Dois anos mais tarde, o flagelo continuava e um pequeno ‘editorial’ do DIÁRIO referia-se-lhe mesmo como ‘atentados bombistas’.

Entretanto, houve campanhas de sensibilização, a PSP apertou a fiscalização e reprimiu o fabrico e venda de material ilegal e isso teve reflexos na diminuição dos acidentes, pelo menos dos noticiados, o que se pode ler como provável diminuição real. O que não significa que não tenha havido acidentes menos importantes.

Um dos indícios que se extraem do levantamento das notícias realizado é que cerca de 30% dos incidentes envolveram crianças. Várias por brincarem com foguetes não rebentados e abandonados.

Nas últimas duas dezenas de anos, não conseguimos identificar profissionais de comercialização e/ou lançamento de fogo (com carta de estanqueiro), que tenham sofrido acidentes (se existiram ou não foram noticiados ou não conseguimos identificar as notícias).

Como se pode constatar, pelo que que aqui fica esclarecido, a manipulação de artefactos pirotécnicos continua a ser uma actividade de risco, em especial, quando alguém não preparado o faz ou quando os artefactos não são construídos por entidades devidamente licenciadas.

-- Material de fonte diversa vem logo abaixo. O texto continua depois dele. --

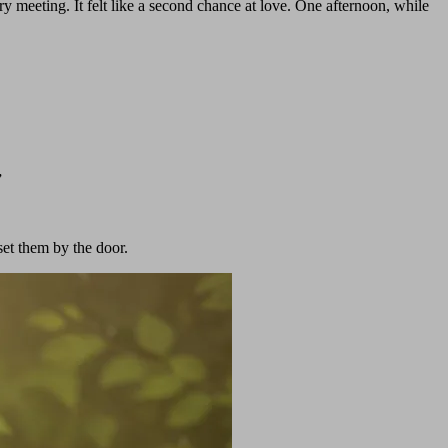
y meeting. It felt like a second chance at love. One afternoon, while
”
set them by the door.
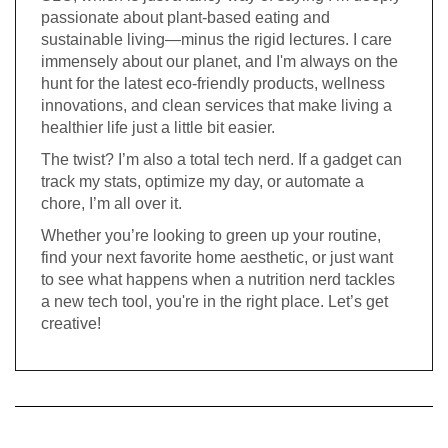
passionate about plant-based eating and
sustainable living—minus the rigid lectures. I care
immensely about our planet, and I'm always on the
hunt for the latest eco-friendly products, wellness
innovations, and clean services that make living a
healthier life just a little bit easier.
The twist? I’m also a total tech nerd. If a gadget can
track my stats, optimize my day, or automate a
chore, I’m all over it.
Whether you’re looking to green up your routine,
find your next favorite home aesthetic, or just want
to see what happens when a nutrition nerd tackles
a new tech tool, you're in the right place. Let’s get
creative!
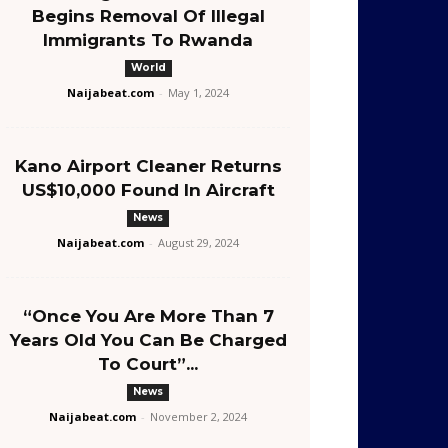
Begins Removal Of Illegal
Immigrants To Rwanda
World
Naijabeat.com
-
May 1, 2024
Kano Airport Cleaner Returns
US$10,000 Found In Aircraft
News
Naijabeat.com
-
August 29, 2024
“Once You Are More Than 7
Years Old You Can Be Charged
To Court”...
News
Naijabeat.com
-
November 2, 2024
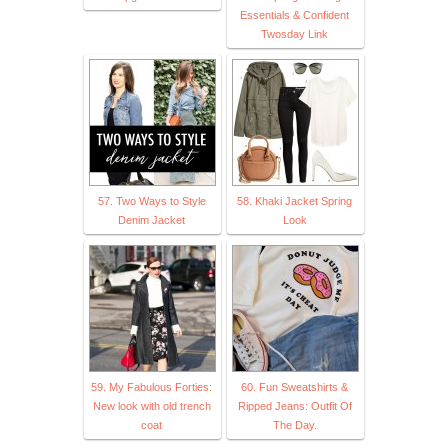
Essentials & Confident
Twosday Link
57. Two Ways to Style
58. Khaki Jacket Spring
Denim Jacket
Look
59. My Fabulous Forties:
60. Fun Sweatshirts &
New look with old trench
Ripped Jeans: Outfit Of
coat
The Day.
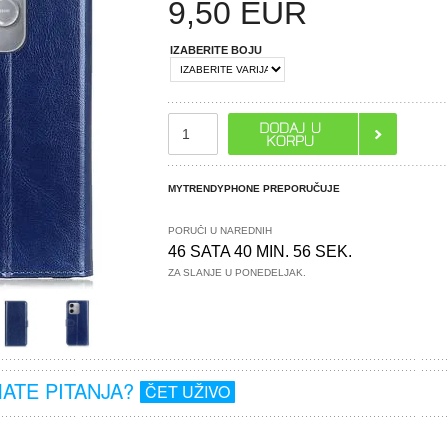
9,50
EUR
IZABERITE BOJU
MYTRENDYPHONE PREPORUČUJE
PORUČI U NAREDNIH
46 SATA 40 MIN. 55 SEK.
ZA SLANJE U PONEDELJAK.
MATE PITANJA?
ČET UŽIVO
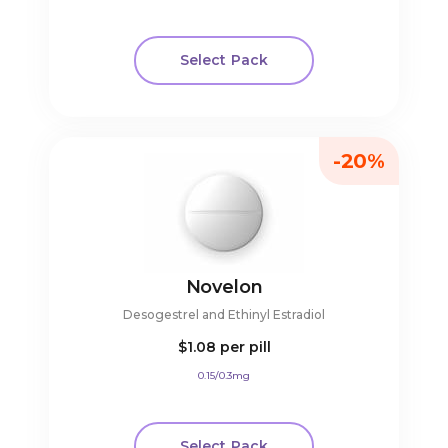
Select Pack
-20%
Novelon
Desogestrel and Ethinyl Estradiol
$1.08
per pill
0.15/0.3mg
Select Pack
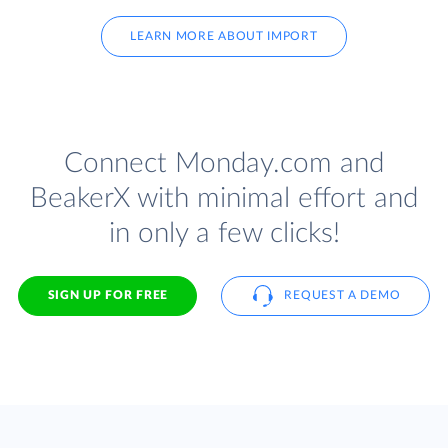
LEARN MORE ABOUT IMPORT
Connect Monday.com and
BeakerX with minimal effort and
in only a few clicks!
SIGN UP FOR FREE
REQUEST A DEMO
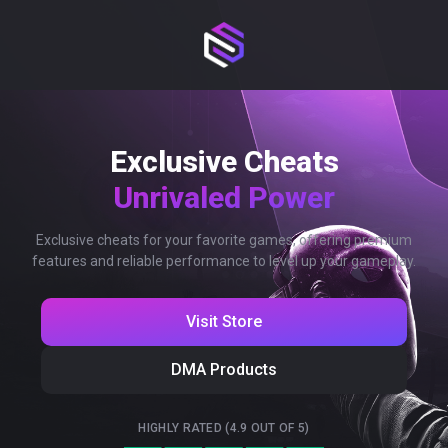
Exclusive Cheats
Unrivaled Power
Exclusive cheats for your favorite games, offering premium
features and reliable performance to level up your gameplay.
Visit Store
DMA Products
HIGHLY RATED (4.9 OUT OF 5)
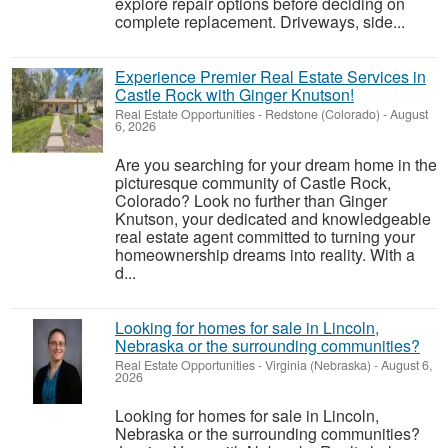
explore repair options before deciding on
complete replacement. Driveways, side...
Experience Premier Real Estate Services in
Castle Rock with Ginger Knutson!
Real Estate Opportunities
-
Redstone (Colorado)
-
August
6, 2026
Are you searching for your dream home in the
picturesque community of Castle Rock,
Colorado? Look no further than Ginger
Knutson, your dedicated and knowledgeable
real estate agent committed to turning your
homeownership dreams into reality. With a
d...
Looking for homes for sale in Lincoln,
Nebraska or the surrounding communities?
Real Estate Opportunities
-
Virginia (Nebraska)
-
August 6,
2026
Looking for homes for sale in Lincoln,
Nebraska or the surrounding communities?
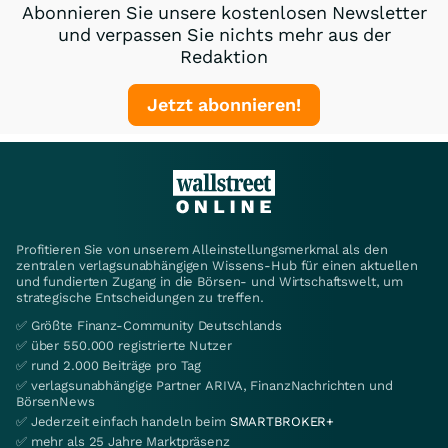
Abonnieren Sie unsere kostenlosen Newsletter
und verpassen Sie nichts mehr aus der
Redaktion
Jetzt abonnieren!
Profitieren Sie von unserem Alleinstellungsmerkmal als den
zentralen verlagsunabhängigen Wissens-Hub für einen aktuellen
und fundierten Zugang in die Börsen- und Wirtschaftswelt, um
strategische Entscheidungen zu treffen.
✅ Größte Finanz-Community Deutschlands
✅ über 550.000 registrierte Nutzer
✅ rund 2.000 Beiträge pro Tag
✅ verlagsunabhängige Partner ARIVA, FinanzNachrichten und
BörsenNews
✅ Jederzeit einfach handeln beim
SMARTBROKER+
✅ mehr als 25 Jahre Marktpräsenz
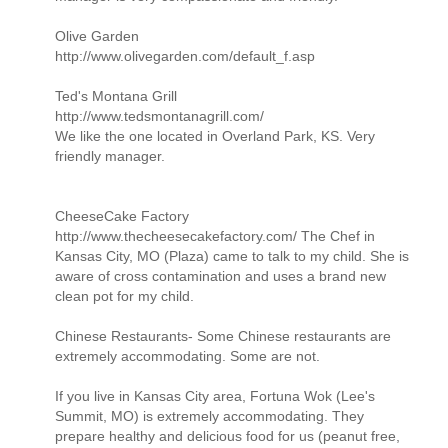
Olive Garden
http://www.olivegarden.com/default_f.asp
Ted's Montana Grill
http://www.tedsmontanagrill.com/
We like the one located in Overland Park, KS. Very
friendly manager.
CheeseCake Factory
http://www.thecheesecakefactory.com/ The Chef in
Kansas City, MO (Plaza) came to talk to my child. She is
aware of cross contamination and uses a brand new
clean pot for my child.
Chinese Restaurants- Some Chinese restaurants are
extremely accommodating. Some are not.
If you live in Kansas City area, Fortuna Wok (Lee's
Summit, MO) is extremely accommodating. They
prepare healthy and delicious food for us (peanut free,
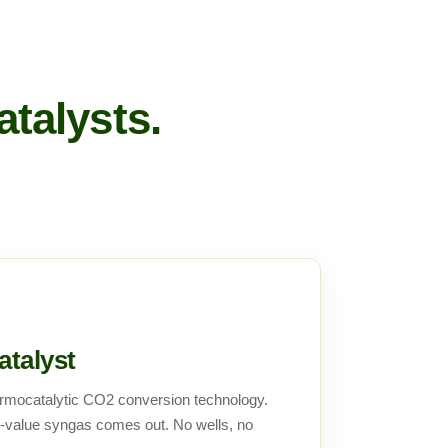
talysts.
1
talyst
rmocatalytic CO2 conversion technology.
value syngas comes out. No wells, no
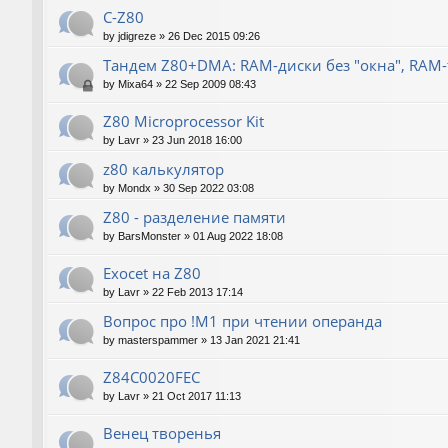
C-Z80
by
jdigreze
»
26 Dec 2015 09:26
Тандем Z80+DMA: RAM-диски без "окна", RAM
by
Mixa64
»
22 Sep 2009 08:43
Z80 Microprocessor Kit
by
Lavr
»
23 Jun 2018 16:00
z80 калькулятор
by
Mondx
»
30 Sep 2022 03:08
Z80 - разделение памяти
by
BarsMonster
»
01 Aug 2022 18:08
Exocet на Z80
by
Lavr
»
22 Feb 2013 17:14
Вопрос про !M1 при чтении операнда
by
masterspammer
»
13 Jan 2021 21:41
Z84C0020FEC
by
Lavr
»
21 Oct 2017 11:13
Венец творенья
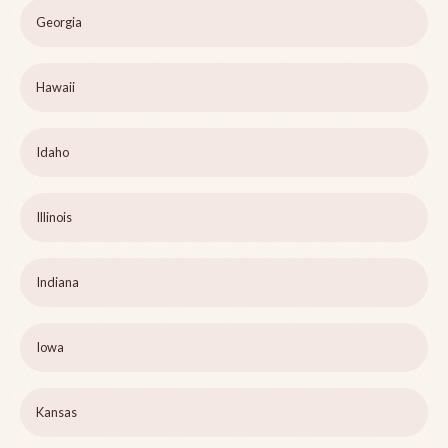
Georgia
Hawaii
Idaho
Illinois
Indiana
Iowa
Kansas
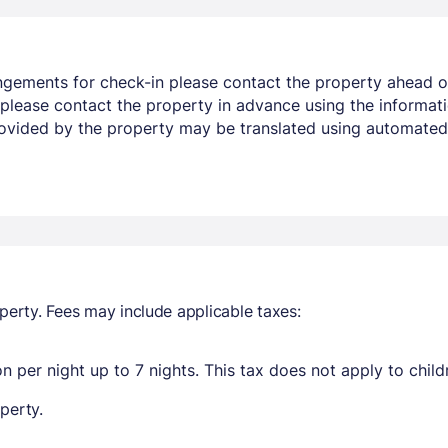
angements for check-in please contact the property ahead o
PM please contact the property in advance using the informa
rovided by the property may be translated using automated 
perty. Fees may include applicable taxes:
n per night up to 7 nights. This tax does not apply to child
perty.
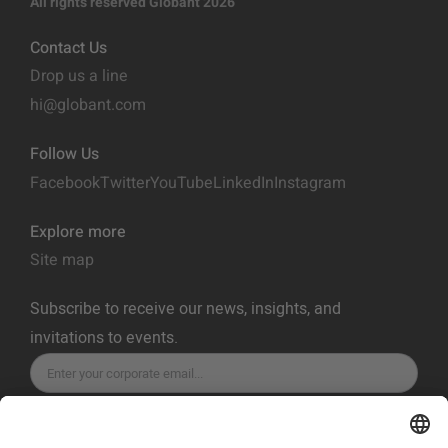
All rights reserved Globant 2026
Contact Us
Drop us a line
hi@globant.com
Follow Us
Facebook
Twitter
YouTube
LinkedIn
Instagram
Explore more
Site map
Subscribe to receive our news, insights, and
invitations to events.
SUBSCRIBE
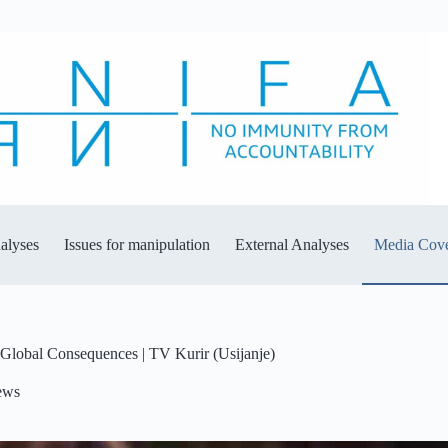
alyses
Issues for manipulation
External Analyses
Media Cov
 Global Consequences | TV Kurir (Usijanje)
ews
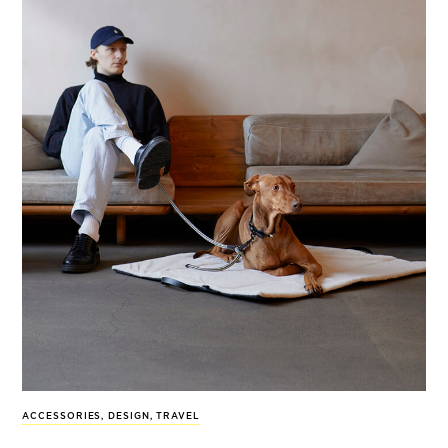
ACCESSORIES
,
DESIGN
,
TRAVEL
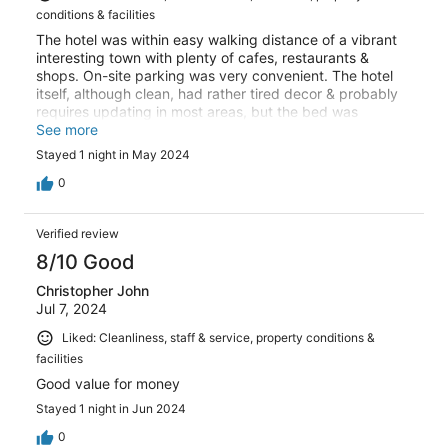
conditions & facilities
The hotel was within easy walking distance of a vibrant
interesting town with plenty of cafes, restaurants &
shops. On-site parking was very convenient. The hotel
itself, although clean, had rather tired decor & probably
requires updating in most areas, but the bed was
comfortable. However, the evening meal dining at Logis
See more
le Relais Champenois was absolutely wonderful. It was
Stayed 1 night in May 2024
fresh, colourful, beautifully presented & really did taste
as good as it looked. Breakfast was plentiful & varied
0
with a good selection of continental foods. I would
happily recommend this Logis to family & friends.
Verified review
8/10 Good
Christopher John
Jul 7, 2024
Liked: Cleanliness, staff & service, property conditions &
facilities
Good value for money
Stayed 1 night in Jun 2024
0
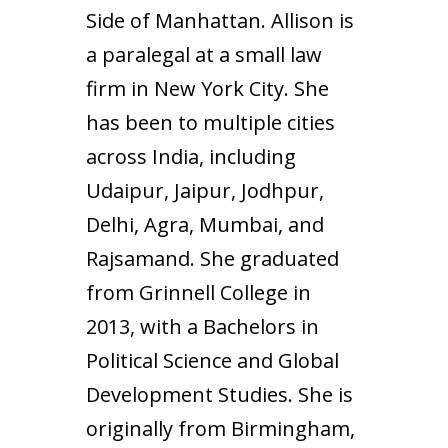
Side of Manhattan. Allison is
a paralegal at a small law
firm in New York City. She
has been to multiple cities
across India, including
Udaipur, Jaipur, Jodhpur,
Delhi, Agra, Mumbai, and
Rajsamand. She graduated
from Grinnell College in
2013, with a Bachelors in
Political Science and Global
Development Studies. She is
originally from Birmingham,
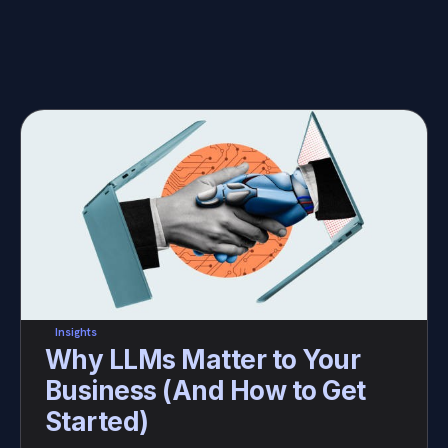
Insights
Why LLMs Matter to Your 
Business (And How to Get 
Started)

As crianças estão particularmente expostas ao risco. No entanto, se usados exclusivamente por profissionais ou por um público a quem os artefactos são destinados, o risco é minorado e os acidentes raros.

Apesar disto, a quantidade de casos ocorridos ao longo dos anos, ainda que em queda, e as consequências graves, perdas de dedos e até de mãos, cria a percepção (mesmo que não abranja toda a população) de se estar perante um fenómeno generalizado e grave e que valeria a pena acabar com os foguetes e com as bombas. Por isso, consideramos a afirmação em análise verdadeira, o que não significa estarmos a defender o fim do uso de bombas e foguetes ou o seu contrário.